▶ Aim of the exercise
Each line of the listing that includes the string "आरओब" is to be identified and copied.

-=-=-=-=-

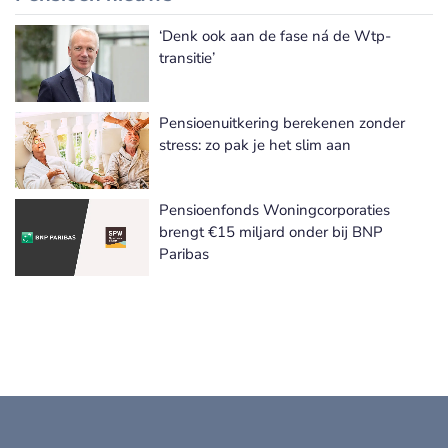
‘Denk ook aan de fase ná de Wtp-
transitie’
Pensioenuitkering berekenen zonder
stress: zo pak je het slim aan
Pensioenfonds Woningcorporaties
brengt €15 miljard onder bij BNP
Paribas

-=-=-=-=-

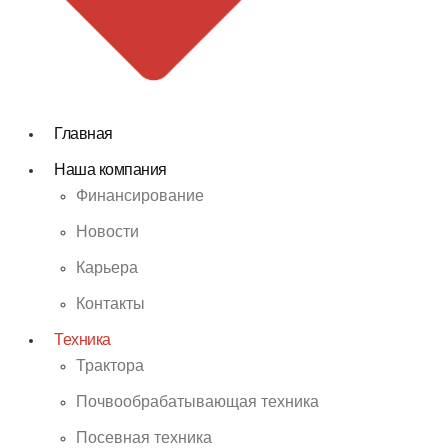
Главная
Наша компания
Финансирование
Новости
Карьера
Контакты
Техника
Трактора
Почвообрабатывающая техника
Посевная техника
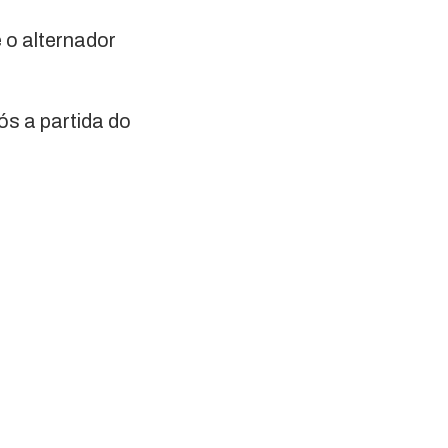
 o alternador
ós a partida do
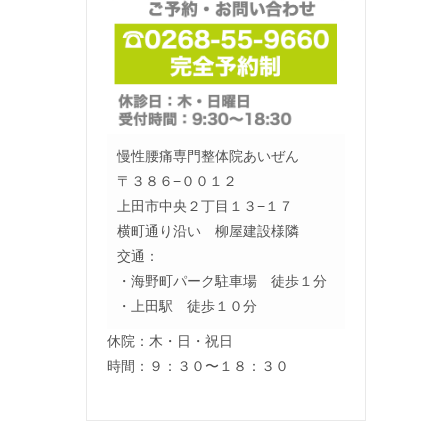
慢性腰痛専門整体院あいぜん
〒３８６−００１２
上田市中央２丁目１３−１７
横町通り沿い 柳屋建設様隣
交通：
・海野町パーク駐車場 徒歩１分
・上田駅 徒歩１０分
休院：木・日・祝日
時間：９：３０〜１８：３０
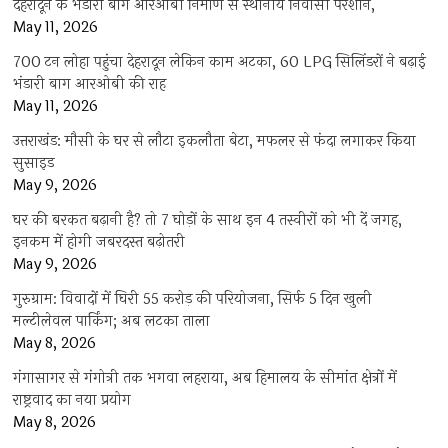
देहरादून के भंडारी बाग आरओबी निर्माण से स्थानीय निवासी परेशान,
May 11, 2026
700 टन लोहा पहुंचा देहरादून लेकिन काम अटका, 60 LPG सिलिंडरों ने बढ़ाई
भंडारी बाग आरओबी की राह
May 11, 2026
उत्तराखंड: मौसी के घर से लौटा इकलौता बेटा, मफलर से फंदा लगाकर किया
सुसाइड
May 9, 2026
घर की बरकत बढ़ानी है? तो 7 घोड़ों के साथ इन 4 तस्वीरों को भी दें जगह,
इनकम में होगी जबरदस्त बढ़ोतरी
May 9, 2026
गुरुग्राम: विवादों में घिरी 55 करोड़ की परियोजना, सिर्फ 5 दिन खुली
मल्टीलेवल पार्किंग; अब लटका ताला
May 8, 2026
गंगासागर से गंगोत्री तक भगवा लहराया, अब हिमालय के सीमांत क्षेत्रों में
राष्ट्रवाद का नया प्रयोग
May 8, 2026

-=-=-=-=-

▶ Response to the task
देहरादून के भंडारी बाग आरओबी निर्माण से स्थानीय निवासी परेशान,
भंडारी बाग आरओबी की राह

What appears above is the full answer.